A professor of religion at Central Michigan University translated the teachings of the Dalai Lama earlier this month and compiled them into the book "From Here to Enlightenment: Teachings of the Spiritual Faith."

In 2008, the Dalai Lama agreed to travel to America and teach the ways and meanings of Tsongkhapa's classic text "The Great Treatise On The Stages Of The Path To Enlightenment" at Lehigh University in Bethlehem, Penn. He spoke to more than 4,000 people of all different races, sex and religions.

Guy Newland began the translation process in 2009 and finished in 2010. Newland compiled the six days of teachings at Lehigh University into a book that could reach out to Westerners and people of all religions worldwide.

"I was invited to do it by Joshua Cutler, director of the Tibetan Learning Center of Washington, New Jersey," Newland said.

Cutler and his wife Diana helped organize the event with Lehigh University in 2008 after many years of preparation and projects to help push the event forward. Newland had previously worked with them to translate in the 1990s.

In order to begin the process, Newland had the transcripts and mp3 recordings from the teachings at Lehigh University sent overseas to a friend in India.
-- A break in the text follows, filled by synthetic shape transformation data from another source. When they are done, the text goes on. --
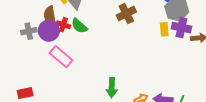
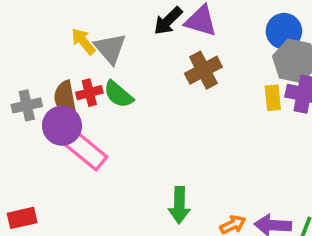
brown semicircle: (50, 16) -> (65, 99), moved
red cross: (63, 25) -> (89, 93), turned -32
purple circle: (49, 31) -> (62, 126), moved

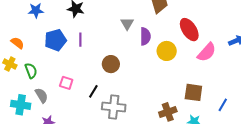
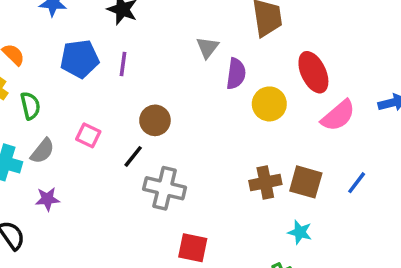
brown circle: (111, 64) -> (155, 120), moved
gray semicircle: (41, 95) -> (42, 151), turned 63
blue line: (223, 105) -> (357, 183), moved
brown cross: (168, 112) -> (265, 182), moved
From there, they were translated into and written down in Tibetan, which Newland was able to read and translate into English.

“Part of his purpose of being Dalai Lama is to not have different religions pitted against each other, but seeing religion as different ways of helping people with different kinds of minds,” Newland said.

Newland began his life with aspirations of being a scientist, mainly interested in working on the theories and findings of the beginning of the universe and how things exist.

As he grew older, his desire to find an answer to how things exist grew more philosophical, and he found that science would not give him the answers he was searching for.

“I started to see those questions not as scientific ones but (as) existential ones,” Newland said.

A long-time follower of Buddhism, Newland has had extensive experience with translating, compiling and editing important Buddhist teachings.

Beginning in the early 1990s, Newland collaborated with a few friends and colleagues to publish the teachings of Tsongkhapa's classic text into three volumes that were released in 2000, 2002 and 2004.

Throughout his many years of work with Buddhist texts, Newland has had the chance to meet the Dalai Lama on several occasions, including his visit to Lehigh University. In 1985, he had his first private audience with the Dalai Lama.

Newland described him as very charismatic and understanding.

“He has a personality that most people, even when they disagree with him, find immensely enchanting,” Newland said. “He doesn't get fooled by his own publicity.”